Der Geruchssinn beeinflusst unseren Geschmackssinn und unser gesamtes Wohlbefinden. Die Bedeutung macht ihn zu einem neuen Feld der Konsumforschung. Also aufgepasst, nicht alles was gut riecht ist auch von Natur aus so.
Die Idee klingt erst mal dufte: Wer in Chicago das Sheraton-Hotel betritt, riecht den unwiderstehlichen Duft von frisch gebackenem Apfelkuchen. Mit dem künstlichen Aroma wollen Marketing-Experten positive Erinnerungen an die Kindheit heraufbeschwören und die Kundschaft günstig stimmen. Auch hierzulande hat das Duft-Marketing längst Einzug gehalten: An Tankstellen umwehen Brötchenduft und Kaffeearoma die Nase, im Supermarkt riecht es nach tropischen Früchten. Zu weit treiben sollte man es damit aber nicht, wie eine Anekdote des türkischen Eulenspiegels Nasreddin Hodscha zeigt: Der habgierige Wirt, der nur fürs Schnuppern am knusprigen Braten Geld sehen wollte, guckte letztendlich in die Röhre. Für den Verkauf des Duftes wurde er mit dem Klang einer fallenden Münze belohnt...
Wie sehr der Geruchssinn unser Essverhalten beeinflusst, weiß jeder, dem die Nase schon mal den Dienst versagt hat. Den größten Teil unseres Essvergnügens verdanken wir nämlich nicht etwa dem Geschmackssinn er verfügt nur über eine Handvoll von Geschmacksrichtungen sondern unserem Riechorgan. Genaugenommen müssten Feinschmecker daher eigentlich Feinriecher heißen.
Auf der Riechschleimhaut im oberen Nasenbereich sitzen eine Vielzahl von Riechzellen, jede ist auf einen bestimmten Duft spezialisiert. Menschen können etwa 10 000 verschiedene Gerüche unterscheiden. Bei Kaffee sind es beispielsweise 15 Duftstoffe, für die 15 Riechzellen zuständig sind. Der Kaffeeduft wird dann von den Riechzellen zum Riechkolben, einem vorgeschobenen Teil des Gehirns, geschickt. Dort werden die Duftinformationen gefiltert und weiter an das Riechzentrum geleitet.
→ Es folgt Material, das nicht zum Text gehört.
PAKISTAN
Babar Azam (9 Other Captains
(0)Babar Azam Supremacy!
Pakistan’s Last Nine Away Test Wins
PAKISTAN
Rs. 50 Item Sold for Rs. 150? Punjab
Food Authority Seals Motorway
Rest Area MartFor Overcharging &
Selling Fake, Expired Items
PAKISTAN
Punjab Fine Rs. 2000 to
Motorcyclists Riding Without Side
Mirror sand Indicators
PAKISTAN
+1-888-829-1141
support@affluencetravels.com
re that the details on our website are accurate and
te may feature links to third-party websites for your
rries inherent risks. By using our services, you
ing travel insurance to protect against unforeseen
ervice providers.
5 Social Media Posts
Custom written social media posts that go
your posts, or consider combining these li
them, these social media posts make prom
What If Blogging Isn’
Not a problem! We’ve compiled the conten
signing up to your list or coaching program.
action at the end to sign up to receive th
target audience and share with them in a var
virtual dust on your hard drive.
Während des Kauens öffnet sich kurzfristig die natürliche Barriere im Mundraum und geringe Mengen Aromamoleküle gelangen über den Rachen zum Riechkolben. Wahrgenommen wird das Aroma aber erst unmittelbar nach dem Schlucken.
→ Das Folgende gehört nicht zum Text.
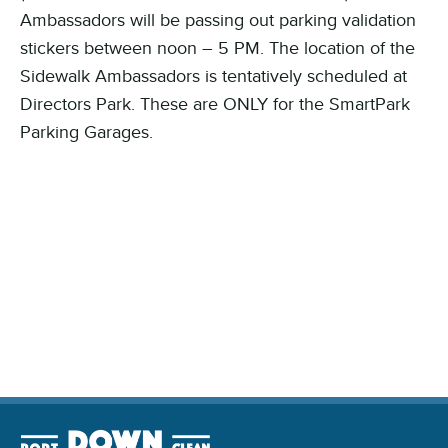
Ambassadors will be passing out parking validation
stickers between noon – 5 PM. The location of the
Sidewalk Ambassadors is tentatively scheduled at
Directors Park. These are ONLY for the SmartPark
Parking Garages.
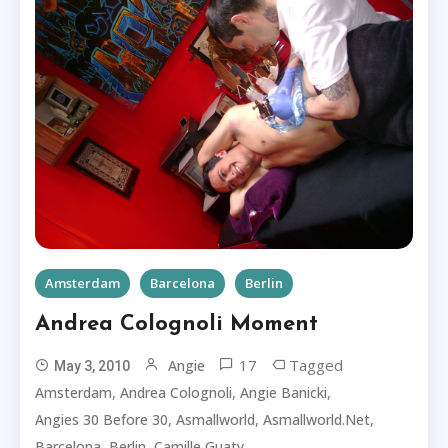
Amsterdam
Barcelona
Berlin
Andrea Colognoli Moment
17
Tagged
Angie
May 3, 2010
,
,
,
Amsterdam
Andrea Colognoli
Angie Banicki
,
,
,
Angies 30 Before 30
Asmallworld
Asmallworld.net
,
,
,
Barcelona
Berlin
Camille Guaty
Ist die Riechschleimhaut im oberen Nasenbereich geschwollen (zum Beispiel bei Erkältungen), kann jedoch kein Impuls an das Gehirn weitergeleitet werden: Wir riechen und schmecken nichts.
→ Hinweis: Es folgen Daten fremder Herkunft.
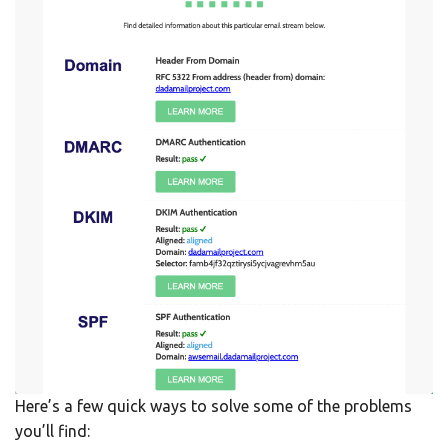
Here’s a few quick ways to solve some of the problems
you’ll find:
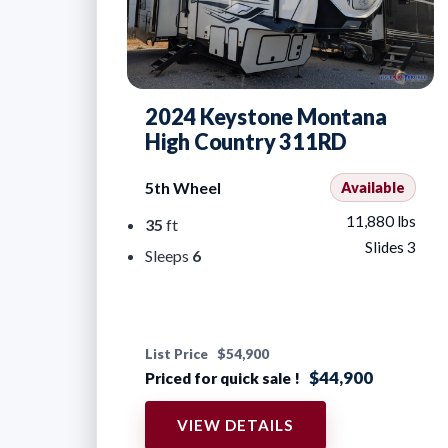
2024 Keystone Montana
High Country 311RD
5th Wheel
Available
11,880 lbs
35
ft
Slides 3
Sleeps
6
List Price
$54,900
$44,900
Priced for quick sale !
VIEW DETAILS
Was für die meisten Menschen zum Glück nur ein vorübergehendes Phänomen ist, betrifft etwa fünf Prozent aller Deutschen dauerhaft: Sie können praktisch gar nichts mehr riechen. Der vollständige Riechverlust wird als Anosmie bezeichnet, ein stark eingeschränktes Riechvermögen ist die so genannte Hyposmie. Für die Betroffenen bedeutet dies nicht nur einen deutlichen Verlust an Lebensqualität, sondern kann auch gefährlich werden zum Beispiel, wenn saure Milch oder verdorbenes Fleisch nicht mehr erschnuppert werden.
Welche Gerüche wir mögen und welche nicht, ist teilweise genetisch vorgegeben. Süßes liefert Energie und schmeckt deshalb gut. Bitteres ist häufig giftig und wird daher meist gemieden. Dabei gibt es auch hier den Kleinen Unterschied: Frauen können generell besser riechen als Männer und jüngere Menschen besser als alte: Bei den meisten Menschen jenseits der 85 hat sich der Geruchssinn verduftet.